Donald Trump aurait ordonné des frappes contre l’Iran avant de se raviser

Donald Trump aurait ordonné des frappes contre l’Iran avant de se raviser



Première publication : Dernière modification :

Le président américain aurait validé, jeudi, une offensive contre un éventail de cibles iraniennes, telles que des radars ou des batteries de missiles, avant de changer d’avis, selon le New York Times.

La tension est montée d’un cran entre l’Iran et les États-Unis. Donald Trump aurait approuvé une opération militaire devant cibler, vendredi 21 juin, des installations iraniennes avant de se raviser et d’annuler les frappes au dernier moment, a rapporté le New York Times. Le journal cite notamment des représentants de l’administration américaine ayant pris part ou étant informés des discussions.

D’après le quotidien, le président américain a validé une offensive contre un éventail de cibles iraniennes, telles que des radars ou des batteries de missiles, puis s’est ravisé alors que les avions de chasse avaient décollé et les navires de guerre s’étaient mis en position.

Une offensive toujours programmée ?

Aucun missile n’a été tiré, a déclaré un représentant de haut rang de l’administration, cité par le journal. Le New York Times précise ne pas savoir à l’heure actuelle si une offensive américaine contre l’Iran est toujours programmée, indiquant ne pas avoir établi si Donald Trump avait changé d’avis ou si le revirement était dû à des interrogations stratégiques.

Les craintes de confrontation directe entre Washington et Téhéran ont été ravivées jeudi après que l’Iran a abattu un drone américain se trouvant selon lui dans son espace aérien, près du détroit d’Ormuz, ce que contestent les États-Unis.

L’Iran assure disposer de preuves “irréfutables” montrant que le drone américain qu’il a abattu jeudi était entré dans son espace aérien, contrairement à ce qu’affirme Washington, indique vendredi un communiqué des Affaires étrangères à Téhéran.

Des “preuves irréfutables”

Dans la nuit de jeudi à vendredi, le ministre des Affaires étrangères adjoint Abbas Araghchi a “protesté énergiquement” par téléphone auprès de l’ambassadeur de Suisse à Téhéran (qui représente les intérêts américains) après cet incident et lui a dit qu'”il y avait des preuves ‘irréfutables’ de ce que le drone avait violé l’espace aérien iranien”, indique le communiqué.

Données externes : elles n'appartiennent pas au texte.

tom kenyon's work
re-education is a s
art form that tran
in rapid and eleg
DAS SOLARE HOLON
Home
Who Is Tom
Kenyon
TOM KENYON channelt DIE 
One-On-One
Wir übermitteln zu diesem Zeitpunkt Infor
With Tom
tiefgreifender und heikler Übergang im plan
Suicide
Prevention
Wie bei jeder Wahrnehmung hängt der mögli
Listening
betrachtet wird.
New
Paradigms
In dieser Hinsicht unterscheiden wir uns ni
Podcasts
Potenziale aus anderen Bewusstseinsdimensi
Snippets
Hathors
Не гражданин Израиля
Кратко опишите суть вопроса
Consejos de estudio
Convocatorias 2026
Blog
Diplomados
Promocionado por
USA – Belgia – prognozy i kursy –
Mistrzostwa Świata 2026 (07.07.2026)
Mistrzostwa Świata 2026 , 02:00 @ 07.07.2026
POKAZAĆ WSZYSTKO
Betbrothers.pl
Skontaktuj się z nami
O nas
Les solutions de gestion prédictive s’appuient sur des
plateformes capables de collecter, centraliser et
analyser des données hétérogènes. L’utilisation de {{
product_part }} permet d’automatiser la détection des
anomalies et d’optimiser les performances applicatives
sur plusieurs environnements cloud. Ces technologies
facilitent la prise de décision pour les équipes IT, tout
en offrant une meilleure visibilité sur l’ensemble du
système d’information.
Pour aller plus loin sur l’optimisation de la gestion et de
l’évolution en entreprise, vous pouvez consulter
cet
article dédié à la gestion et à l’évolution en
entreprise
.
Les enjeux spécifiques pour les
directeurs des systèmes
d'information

Le chef de la diplomatie iranienne Mohammad Javad Zarif a même assuré que des morceaux de l’appareil avaient été retrouvés dans les eaux territoriales iraniennes, “à l’endroit où il a été abattu”. De son côté, le Pentagone a soutenu qu’il se trouvait à 34 km des côtes iraniennes et n’avait “à aucun moment” violé l’espace aérien iranien.

Des vols suspendus

Le chef de file de la minorité républicaine à la Chambre des représentants, Kevin McCarthy, a cosigné un communiqué appellant les États-Unis à réagir de manière “mesurée” face à l’Iran.

Dans une note d’urgence diffusée jeudi soir, l’aviation civile américaine (FAA) a interdit aux compagnies aériennes américaines de survoler le détroit d’Ormuz et le golfe d’Oman. La compagnie United Airlines a pour sa part suspendu les vols prévus depuis l’aéroport de Newark, dans le New Jersey, à destination de Bombay, en Inde, car ils empruntent l’espace aérien iranien.

Pas de guerre avec l’Iran

Le président américain souhaiterait plutôt faire redescendre la tension, précise notre correspondante à Washington, Sonia Dridi. Le chef de l’État a répété plusieurs fois, par le passé, qu’il ne souhaitait pas de guerre avec l’Iran.

Bien que plusieurs personnalités de l’administration américaine à l’image du secrétaire d’État, Mike Pompeo, ou du chargé de la sécurité nationale, John Bolton, poussent à répondre militairement à l’Iran, Donald Trump semble, pour l’heure, résister à la pression des plus faucons de son administration, souligne encore notre correspondante.